At this juncture, India’s (new found?) interest in the central Asian country may not come as a surprise. M K Bhadrakumar, former Indian ambassador to Uzbekistan, explores Indo-Uzbek relationship from an Indian viewpoint, in his article, “Why Uzbekistan matters to India“.

However in all this bonhomie, there’s a catch:

Bhadrakumar writes:

Therefore, Prime Minister Manmohan Singh’s visit to Tashkent at the present juncture becomes conspicuous as an indulgence in “independent foreign policy”.

It comes hardly six or seven weeks after President George W Bush made a stirring call from the ramparts of Purana Qila in Delhi that India should join hands with the US in the spirit of their strategic partnership, in lighting the torch of freedom and democracy in areas of darkness in the contemporary world, such as Central Asia.
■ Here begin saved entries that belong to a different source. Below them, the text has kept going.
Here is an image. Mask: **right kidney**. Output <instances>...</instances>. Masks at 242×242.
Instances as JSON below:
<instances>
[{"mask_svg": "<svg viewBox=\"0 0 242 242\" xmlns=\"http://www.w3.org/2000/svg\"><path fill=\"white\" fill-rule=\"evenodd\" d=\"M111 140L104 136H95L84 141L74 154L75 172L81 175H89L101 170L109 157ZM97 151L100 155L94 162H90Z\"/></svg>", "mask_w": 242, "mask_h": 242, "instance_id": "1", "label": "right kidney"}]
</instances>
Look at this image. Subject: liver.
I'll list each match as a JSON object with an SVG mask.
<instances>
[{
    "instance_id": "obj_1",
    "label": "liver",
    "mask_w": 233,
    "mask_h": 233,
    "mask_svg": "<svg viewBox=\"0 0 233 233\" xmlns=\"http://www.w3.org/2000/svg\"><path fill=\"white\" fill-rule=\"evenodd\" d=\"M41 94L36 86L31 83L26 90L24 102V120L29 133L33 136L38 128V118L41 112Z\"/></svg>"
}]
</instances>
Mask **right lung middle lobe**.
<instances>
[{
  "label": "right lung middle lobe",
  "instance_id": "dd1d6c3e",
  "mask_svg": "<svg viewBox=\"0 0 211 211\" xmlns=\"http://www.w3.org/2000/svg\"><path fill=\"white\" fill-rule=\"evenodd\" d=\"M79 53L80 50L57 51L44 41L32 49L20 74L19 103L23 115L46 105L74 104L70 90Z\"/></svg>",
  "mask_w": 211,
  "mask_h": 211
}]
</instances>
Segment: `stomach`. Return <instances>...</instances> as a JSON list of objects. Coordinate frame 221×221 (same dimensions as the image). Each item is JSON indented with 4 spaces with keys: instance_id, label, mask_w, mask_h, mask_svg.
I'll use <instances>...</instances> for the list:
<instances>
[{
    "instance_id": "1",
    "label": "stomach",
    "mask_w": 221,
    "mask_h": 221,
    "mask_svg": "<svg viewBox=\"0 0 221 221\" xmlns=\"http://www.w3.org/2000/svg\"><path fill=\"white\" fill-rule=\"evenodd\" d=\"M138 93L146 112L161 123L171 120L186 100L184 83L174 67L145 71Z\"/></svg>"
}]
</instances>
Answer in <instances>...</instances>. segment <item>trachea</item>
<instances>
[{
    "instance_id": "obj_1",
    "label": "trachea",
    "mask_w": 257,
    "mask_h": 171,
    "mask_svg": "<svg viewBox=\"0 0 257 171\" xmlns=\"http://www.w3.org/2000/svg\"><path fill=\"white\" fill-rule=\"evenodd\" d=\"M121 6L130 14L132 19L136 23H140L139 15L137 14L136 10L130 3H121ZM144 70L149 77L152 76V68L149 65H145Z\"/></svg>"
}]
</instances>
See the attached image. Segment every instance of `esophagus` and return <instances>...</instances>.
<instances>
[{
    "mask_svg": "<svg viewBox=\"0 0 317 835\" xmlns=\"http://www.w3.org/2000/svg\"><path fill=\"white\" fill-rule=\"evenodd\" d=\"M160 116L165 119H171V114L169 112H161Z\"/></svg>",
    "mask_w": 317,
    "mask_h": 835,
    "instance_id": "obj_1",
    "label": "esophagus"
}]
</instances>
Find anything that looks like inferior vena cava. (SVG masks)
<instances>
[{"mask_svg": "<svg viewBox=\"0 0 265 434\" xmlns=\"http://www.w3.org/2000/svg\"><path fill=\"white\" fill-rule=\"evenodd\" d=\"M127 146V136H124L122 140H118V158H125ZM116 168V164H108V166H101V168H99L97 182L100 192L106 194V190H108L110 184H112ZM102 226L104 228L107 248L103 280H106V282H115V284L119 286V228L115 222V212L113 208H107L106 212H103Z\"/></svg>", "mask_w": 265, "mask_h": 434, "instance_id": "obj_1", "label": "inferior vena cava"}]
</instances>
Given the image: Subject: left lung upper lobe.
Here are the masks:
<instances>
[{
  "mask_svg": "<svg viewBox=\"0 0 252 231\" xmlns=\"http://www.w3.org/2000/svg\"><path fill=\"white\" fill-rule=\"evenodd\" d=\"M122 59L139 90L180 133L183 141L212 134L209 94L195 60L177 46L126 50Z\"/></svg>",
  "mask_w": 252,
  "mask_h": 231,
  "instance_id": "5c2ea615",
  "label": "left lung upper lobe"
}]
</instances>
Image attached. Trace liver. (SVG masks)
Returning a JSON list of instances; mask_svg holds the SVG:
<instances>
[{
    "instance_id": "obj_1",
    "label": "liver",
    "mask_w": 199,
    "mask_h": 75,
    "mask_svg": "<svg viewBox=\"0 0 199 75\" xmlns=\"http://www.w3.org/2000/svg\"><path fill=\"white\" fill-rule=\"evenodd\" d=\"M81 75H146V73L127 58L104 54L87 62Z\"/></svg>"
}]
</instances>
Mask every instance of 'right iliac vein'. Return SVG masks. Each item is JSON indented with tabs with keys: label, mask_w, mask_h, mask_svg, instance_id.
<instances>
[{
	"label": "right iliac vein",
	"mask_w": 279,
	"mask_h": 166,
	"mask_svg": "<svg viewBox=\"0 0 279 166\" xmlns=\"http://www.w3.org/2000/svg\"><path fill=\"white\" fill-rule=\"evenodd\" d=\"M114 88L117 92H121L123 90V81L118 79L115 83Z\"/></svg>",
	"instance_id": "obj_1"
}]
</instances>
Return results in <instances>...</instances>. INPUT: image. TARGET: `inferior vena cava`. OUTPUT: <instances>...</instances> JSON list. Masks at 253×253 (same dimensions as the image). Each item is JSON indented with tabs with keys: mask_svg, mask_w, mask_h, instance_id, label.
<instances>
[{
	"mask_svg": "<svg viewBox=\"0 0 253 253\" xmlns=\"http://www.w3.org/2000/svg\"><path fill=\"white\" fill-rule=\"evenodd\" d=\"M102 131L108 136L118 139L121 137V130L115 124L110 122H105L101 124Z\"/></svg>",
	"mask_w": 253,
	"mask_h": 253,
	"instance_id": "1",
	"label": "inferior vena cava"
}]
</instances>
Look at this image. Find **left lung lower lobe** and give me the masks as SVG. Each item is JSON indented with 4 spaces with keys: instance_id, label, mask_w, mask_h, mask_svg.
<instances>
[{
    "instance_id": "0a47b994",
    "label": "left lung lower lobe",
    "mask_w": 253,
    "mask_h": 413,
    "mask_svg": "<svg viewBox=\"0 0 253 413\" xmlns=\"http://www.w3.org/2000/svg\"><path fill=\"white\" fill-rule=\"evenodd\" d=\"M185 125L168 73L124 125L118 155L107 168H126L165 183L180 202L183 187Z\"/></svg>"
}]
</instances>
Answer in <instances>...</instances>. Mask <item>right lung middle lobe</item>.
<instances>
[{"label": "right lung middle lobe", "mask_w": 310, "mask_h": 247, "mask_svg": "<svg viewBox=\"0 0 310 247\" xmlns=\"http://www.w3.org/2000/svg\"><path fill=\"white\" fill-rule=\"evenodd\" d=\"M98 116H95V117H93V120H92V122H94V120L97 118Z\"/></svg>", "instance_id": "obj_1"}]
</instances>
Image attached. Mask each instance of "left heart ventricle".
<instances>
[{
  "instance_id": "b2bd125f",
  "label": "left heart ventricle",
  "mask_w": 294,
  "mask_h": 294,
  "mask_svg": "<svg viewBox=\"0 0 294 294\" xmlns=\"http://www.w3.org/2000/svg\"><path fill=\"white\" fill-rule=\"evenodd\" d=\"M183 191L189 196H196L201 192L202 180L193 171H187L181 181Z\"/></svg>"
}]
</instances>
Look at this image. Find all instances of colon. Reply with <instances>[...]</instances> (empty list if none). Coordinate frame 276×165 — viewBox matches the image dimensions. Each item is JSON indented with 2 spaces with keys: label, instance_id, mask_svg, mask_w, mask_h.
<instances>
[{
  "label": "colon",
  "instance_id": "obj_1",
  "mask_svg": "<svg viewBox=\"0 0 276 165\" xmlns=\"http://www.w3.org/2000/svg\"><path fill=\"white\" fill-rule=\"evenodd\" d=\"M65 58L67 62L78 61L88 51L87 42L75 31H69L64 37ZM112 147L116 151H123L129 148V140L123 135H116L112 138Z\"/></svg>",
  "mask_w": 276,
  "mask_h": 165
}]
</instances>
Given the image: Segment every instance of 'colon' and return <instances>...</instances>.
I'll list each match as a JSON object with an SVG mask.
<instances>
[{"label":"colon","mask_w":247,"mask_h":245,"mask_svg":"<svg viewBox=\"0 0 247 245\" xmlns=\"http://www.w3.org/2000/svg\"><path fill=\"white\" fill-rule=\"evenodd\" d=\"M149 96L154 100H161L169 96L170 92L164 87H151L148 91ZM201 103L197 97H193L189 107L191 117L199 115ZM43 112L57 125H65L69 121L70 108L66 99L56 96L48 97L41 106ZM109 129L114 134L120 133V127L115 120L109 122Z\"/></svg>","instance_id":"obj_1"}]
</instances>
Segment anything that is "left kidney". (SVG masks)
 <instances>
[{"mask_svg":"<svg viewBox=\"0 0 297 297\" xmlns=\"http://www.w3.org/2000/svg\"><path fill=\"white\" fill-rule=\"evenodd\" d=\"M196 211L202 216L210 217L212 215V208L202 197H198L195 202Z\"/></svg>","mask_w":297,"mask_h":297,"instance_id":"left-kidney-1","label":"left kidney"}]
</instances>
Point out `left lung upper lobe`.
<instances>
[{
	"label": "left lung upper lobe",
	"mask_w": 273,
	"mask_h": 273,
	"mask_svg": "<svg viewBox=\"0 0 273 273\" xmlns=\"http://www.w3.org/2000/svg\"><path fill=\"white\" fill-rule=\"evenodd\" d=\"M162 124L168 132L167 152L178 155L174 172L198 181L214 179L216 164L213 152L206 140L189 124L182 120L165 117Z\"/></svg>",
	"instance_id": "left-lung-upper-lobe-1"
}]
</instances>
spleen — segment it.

Uzbekistan would have every reason to feel gratified that New Delhi has not allowed itself to be influenced by the hostile American policy.

Over the Andijan events in particular, Delhi remained an attentive interlocutor for Tashkent – appreciative, even if mutely, of the imperatives of regional stability and security.

And Ayesha points out:

The US agenda therefore has focused on combating terrorism and security issues and have thus tempered with initiatives that promote democratization in the region. “Flawed elections and human rights abuses have been met by lukewarm reprimands from top U.S. officials rather than meaningful penalties on regional governments. This has been backed by diversion of funds from programs promoting democracy and liberal values to programs aimed at bolstering the security of the region.”(Hill) Blank notes that oil producing states like Uzbekistan that have repressive governments and closed economies get far greater aid than progressive states yet non-supplier states like Kyrgyzstan. Policies like these only strengthen the authoritarian regimes of the regime and the take the region further away from ideals of democracy. As we have observed through out the course, Central Asian states are transitional states and the conditions are rife for social upheaval. By blindly supporting the authoritarian regimes in the region, America is helping increase the instability in the region and is fueling the anti-status quo forces.

You could find out more about Uzbekistan’s domestic politics and Human rights record here. How India views these concerns would only be known after Manmohan’s visit.

Darn! What’s with oil rich nations and their oppressive regimes!